Task item |
Whenever the string "About" turns up in a line below, that line should be copied.

Stored entries
######

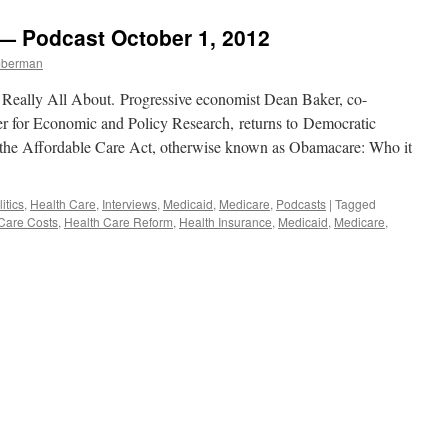
Truth
5,
About
2013
 — Podcast October 1, 2012
“Obamacare.”
mberman
 Really All About. Progressive economist Dean Baker, co-
ter for Economic and Policy Research, returns to Democratic
of the Affordable Care Act, otherwise known as Obamacare: Who it
itics
,
Health Care
,
Interviews
,
Medicaid
,
Medicare
,
Podcasts
|
Tagged
Care Costs
,
Health Care Reform
,
Health Insurance
,
Medicaid
,
Medicare
,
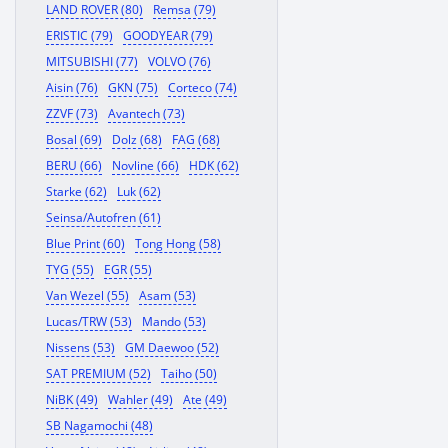
LAND ROVER (80)
Remsa (79)
ERISTIC (79)
GOODYEAR (79)
MITSUBISHI (77)
VOLVO (76)
Aisin (76)
GKN (75)
Corteco (74)
ZZVF (73)
Avantech (73)
Bosal (69)
Dolz (68)
FAG (68)
BERU (66)
Novline (66)
HDK (62)
Starke (62)
Luk (62)
Seinsa/Autofren (61)
Blue Print (60)
Tong Hong (58)
TYG (55)
EGR (55)
Van Wezel (55)
Asam (53)
Lucas/TRW (53)
Mando (53)
Nissens (53)
GM Daewoo (52)
SAT PREMIUM (52)
Taiho (50)
NiBK (49)
Wahler (49)
Ate (49)
SB Nagamochi (48)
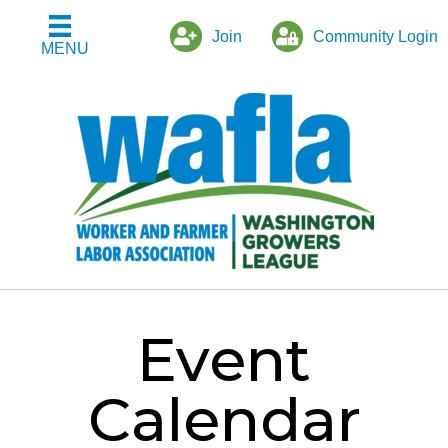
Join
Community Login
MENU
Event
Calendar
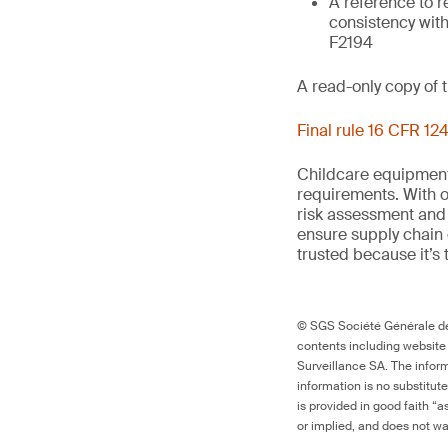
A reference to r
consistency with
F2194
A read-only copy of 
Final rule 16 CFR 124
Childcare equipment 
requirements. With
risk
assessment
and 
ensure supply chain
trusted because it’s 
© SGS Société Générale de 
contents including website
Surveillance SA. The inform
information is no substitut
is provided in good faith “
or implied, and does not war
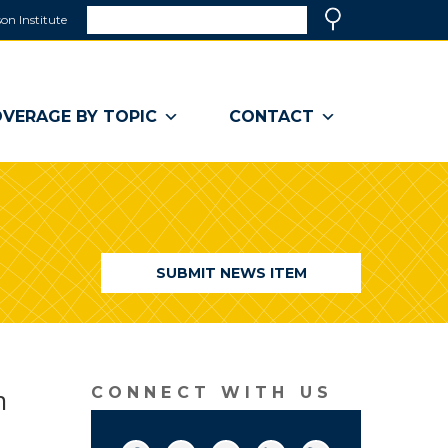
Search
on Institute
(link
Search
opens
in
a
VERAGE BY TOPIC
CONTACT
new
window)
SUBMIT NEWS ITEM
n
CONNECT WITH US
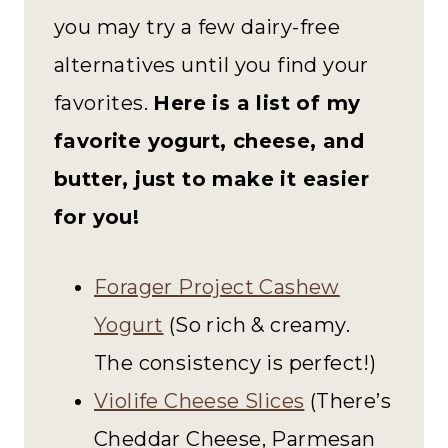
you may try a few dairy-free
alternatives until you find your
favorites.
Here is a list of my
favorite yogurt, cheese, and
butter, just to make it easier
for you!
Forager Project Cashew
Yogurt
(So rich & creamy.
The consistency is perfect!)
Violife Cheese Slices
(There’s
Cheddar Cheese, Parmesan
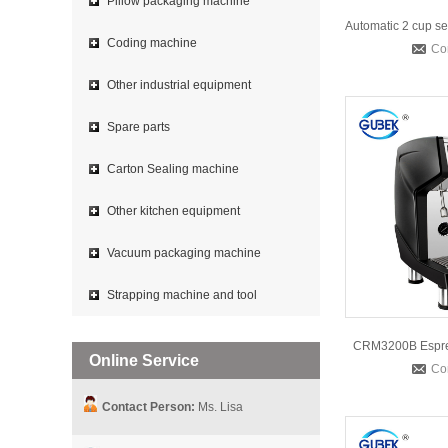
Pillow packaging machine
Coding machine
Co
Other industrial equipment
Spare parts
Carton Sealing machine
Other kitchen equipment
Vacuum packaging machine
Strapping machine and tool
CRM3200B Espre
Online Service
Co
Contact Person:
Ms. Lisa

######

Solution |
About
 Really All About. Progressive economist Dean Baker, co-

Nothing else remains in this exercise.